A group of top consumer electronics companies have teamed with DRM (digital rights management) technology developer Intertrust to draft a specification the home entertainment makers hope will enable consumers to run licensed media files on a range of devices.
Called the Marlin Joint Development Association, the initiative includes Panasonic, Philips, Samsung and Sony are both investors in Intertrust, the Sunnyvale, California, developer that will coordinate the effort.
Digital rights protections have long been a concern of software and entertainment companies, but the Marlin project is one of the first backed by the hardware makers, which would like to ensure that consumers can access protected content like video clips and music files on devices such as mobile phones. Marlin's goal is a standardized technology toolkit that will allow device makers to build DRM directly into their products.

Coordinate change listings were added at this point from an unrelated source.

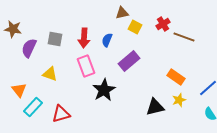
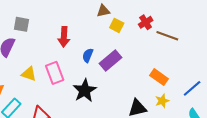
gray square: (55, 39) -> (22, 24), moved
blue semicircle: (107, 40) -> (88, 55), moved
pink rectangle: (86, 66) -> (55, 73), moved

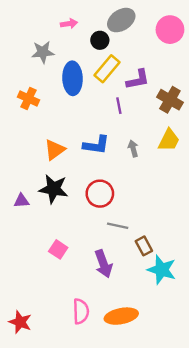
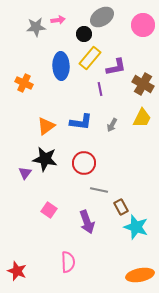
gray star: (43, 52) -> (36, 27), moved
gray arrow: (133, 148) -> (112, 125), turned -136
purple triangle: (21, 201) -> (25, 173), moved, turned -48
orange ellipse: (121, 316) -> (140, 275), moved

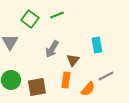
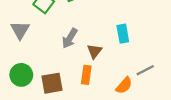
gray line: (106, 76) -> (145, 70), moved
orange semicircle: (88, 89) -> (124, 86), moved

Intertrust Chief Executive Officer Talal Shamoon said he's optimistic about Marlin's chance for success because of the size and influence of the initiative's participants and their commitment to the project. "Each of the five members are bringing in things that they've been working on for a while," he said.
Marlin is closely related to the Coral project announced in October, which aims to cut through the thicket of competing DRM plans with an industry-wide interoperability framework. Coral's participants include the Marlin group, plus HP and Twentieth Century Fox, Marlin's specification will be compatible with Coral's protocols, Intertrust said.
Shamoon expects version one of the Marlin specification to be ready by mid-2005. From there, it will be up to device makers how quickly they implement the technology, but Shamoon said Marlin-equipped devices could be on the market as early as 2006.